AI Article Synopsis
- Scientists are studying brain problems called arteriovenous malformations (bAVM), but it's hard to understand because they’re rare in families, and most cases happen by chance.
- They did genetic tests on a young boy with bAVM and found 20 important gene changes, some he inherited and one that completely stopped a gene from working.

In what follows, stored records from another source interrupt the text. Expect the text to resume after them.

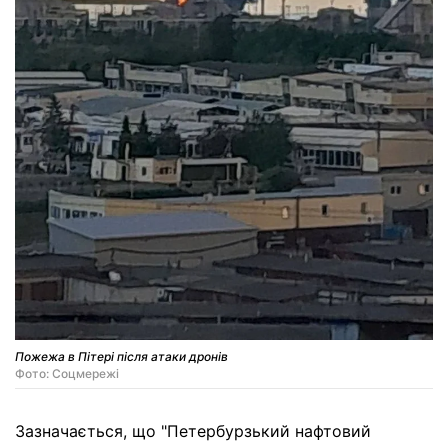
Пожежа в Пітері після атаки дронів
Фото: Соцмережі
Зазначається, що "Петербурзький нафтовий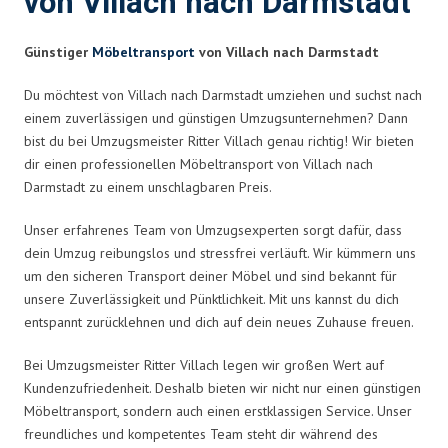
von Villach nach Darmstadt
Günstiger
Möbeltransport
von Villach nach Darmstadt
Du möchtest von Villach nach Darmstadt umziehen und suchst nach
einem zuverlässigen und günstigen Umzugsunternehmen? Dann
bist du bei Umzugsmeister Ritter Villach genau richtig! Wir bieten
dir einen professionellen Möbeltransport von Villach nach
Darmstadt zu einem unschlagbaren Preis.
Unser erfahrenes Team von Umzugsexperten sorgt dafür, dass
dein Umzug reibungslos und stressfrei verläuft. Wir kümmern uns
um den sicheren Transport deiner Möbel und sind bekannt für
unsere Zuverlässigkeit und Pünktlichkeit. Mit uns kannst du dich
entspannt zurücklehnen und dich auf dein neues Zuhause freuen.
Bei Umzugsmeister Ritter Villach legen wir großen Wert auf
Kundenzufriedenheit. Deshalb bieten wir nicht nur einen günstigen
Möbeltransport, sondern auch einen erstklassigen Service. Unser
freundliches und kompetentes Team steht dir während des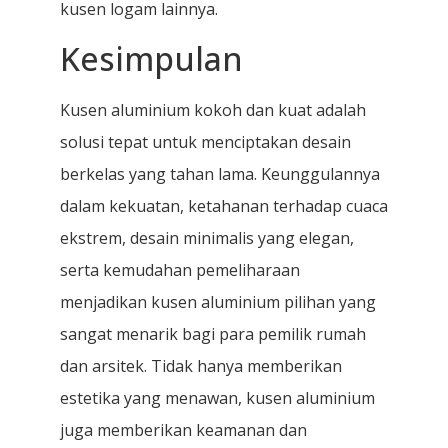
kusen logam lainnya.
Kesimpulan
Kusen aluminium kokoh dan kuat adalah
solusi tepat untuk menciptakan desain
berkelas yang tahan lama. Keunggulannya
dalam kekuatan, ketahanan terhadap cuaca
ekstrem, desain minimalis yang elegan,
serta kemudahan pemeliharaan
menjadikan kusen aluminium pilihan yang
sangat menarik bagi para pemilik rumah
dan arsitek. Tidak hanya memberikan
estetika yang menawan, kusen aluminium
juga memberikan keamanan dan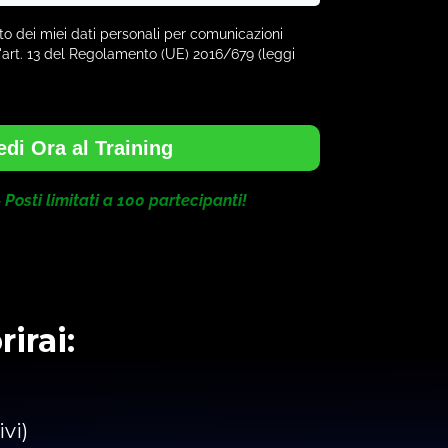
o dei miei dati personali per comunicazioni
l'art. 13 del Regolamento (UE) 2016/679 (leggi
di Ora al Training
 Posti limitati a 100 partecipanti!
irai:
vi)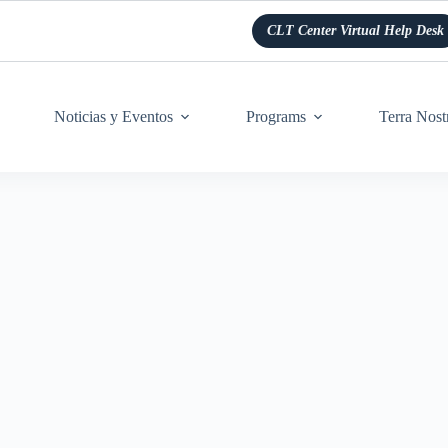
CLT Center Virtual Help Desk
Noticias y Eventos
Programs
Terra Nost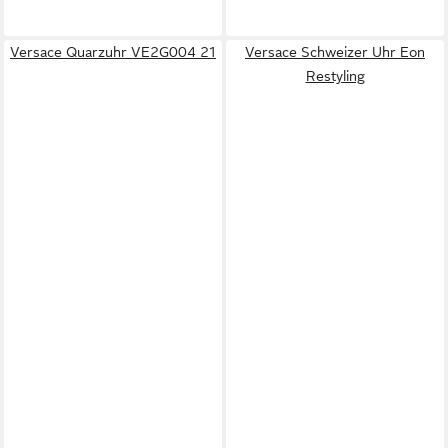
Versace Quarzuhr VE2G004 21
Versace Schweizer Uhr Eon
Restyling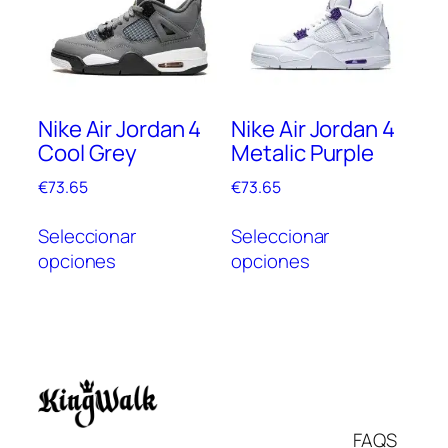
opciones
pue
se
elegi
pueden
en
elegir
la
en
pági
Nike Air Jordan 4
Nike Air Jordan 4
la
de
Cool Grey
Metalic Purple
página
prod
de
€
73.65
€
73.65
producto
Este
Este
Seleccionar
Seleccionar
producto
prod
opciones
opciones
tiene
tien
múltiples
múlt
variantes.
vari
Las
Las
opciones
opc
se
se
pueden
pue
Italiano
FAQS
elegir
elegi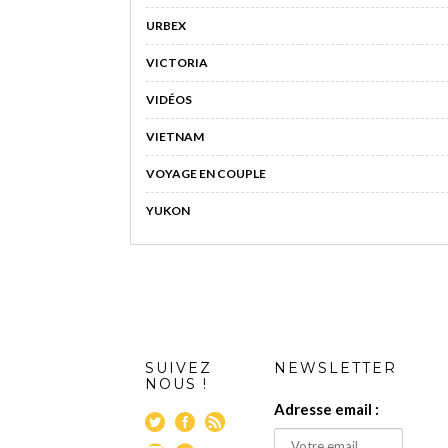
URBEX
VICTORIA
VIDÉOS
VIETNAM
VOYAGE EN COUPLE
YUKON
SUIVEZ
NEWSLETTER
NOUS !
Adresse email :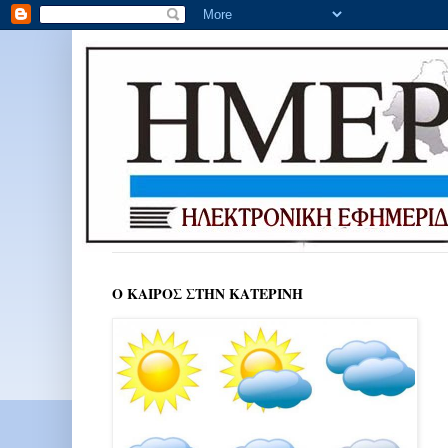
Ο ΚΑΙΡΟΣ ΣΤΗΝ ΚΑΤΕΡΙΝΗ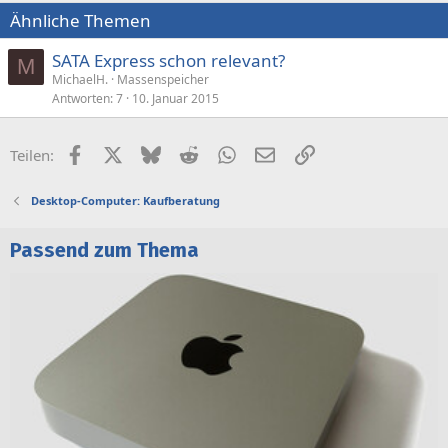
Ähnliche Themen
SATA Express schon relevant?
M
MichaelH.
Massenspeicher
Antworten
7
10. Januar 2015
Facebook
X (Twitter)
Bluesky
Reddit
WhatsApp
E-Mail
Link
Teilen:
Desktop-Computer: Kaufberatung
Passend zum Thema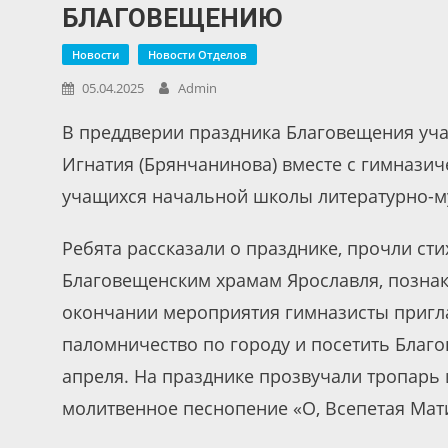
БЛАГОВЕЩЕНИЮ
Новости
Новости Отделов
05.04.2025
Admin
В преддверии праздника Благовещения уча
Игнатия (Брянчанинова) вместе с гимнази
учащихся начальной школы литературно-м
Ребята рассказали о празднике, прочли ст
Благовещенским храмам Ярославля, познако
окончании мероприятия гимназисты пригл
паломничество по городу и посетить Благ
апреля. На празднике прозвучали тропарь
молитвенное песнопение «О, Всепетая Мат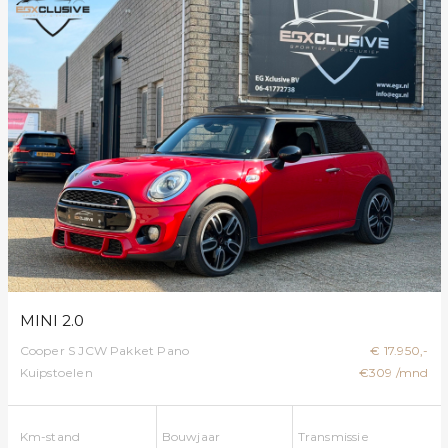
MINI 2.0
Cooper S JCW Pakket Pano
€ 17.950,-
Kuipstoelen
€309 /mnd
Km-stand
Bouwjaar
Transmissie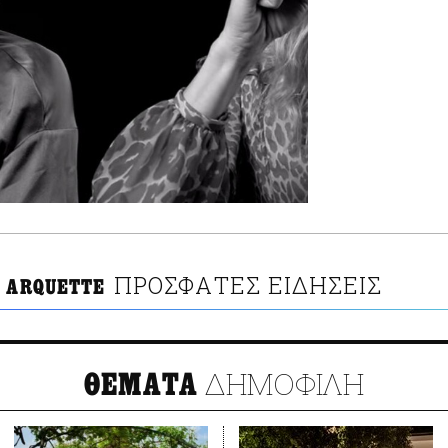
ΠΡΟΣΦΑΤΕΣ ΕΙΔΗΣΕΙΣ
A ARQUETTE
ΔΗΜΟΦΙΛΗ
ΘΕΜΑΤΑ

- The researchers used special computer tools to look at how these gene changes might be linked to bAVM, suggesting these changes could help explain how the condition develops and should be studied more.
Article Abstract
Molecular signaling that leads to brain arteriovenous malformation (bAVM) is to date elusive and this is firstly due to the low frequency of familial cases. Conversely, sporadic bAVM is the most diffuse condition and represents the main source to characterize the genetic basis of the disease. Several studies were conducted in order to detect both germ-line and somatic mutations linked to bAVM development and, in this context, next generation sequencing technologies offer a pivotal resource for the amount of outputted information. We performed whole exome sequencing on a young boy affected by sporadic bAVM. Paired-end sequencing was conducted on an Illumina platform and filtered variants were validated by Sanger sequencing. We detected 20 likely gene-disrupting variants affecting as many loci. Of these variants, 11 are inherited novel variants and one is a nonsense variant, affecting gene. Moreover, we also considered rare known variants affecting loci involved in vascular differentiation. In order to explain their possible involvement in bAVM pathogenesis, we analyzed molecular networks at Cytoscape platform. In this study we focus on some genetic point variations detected in a child affected by bAVM. Therefore, we suggest these novel affected loci as prioritized for further investigation on pathogenesis of bAVM lesions.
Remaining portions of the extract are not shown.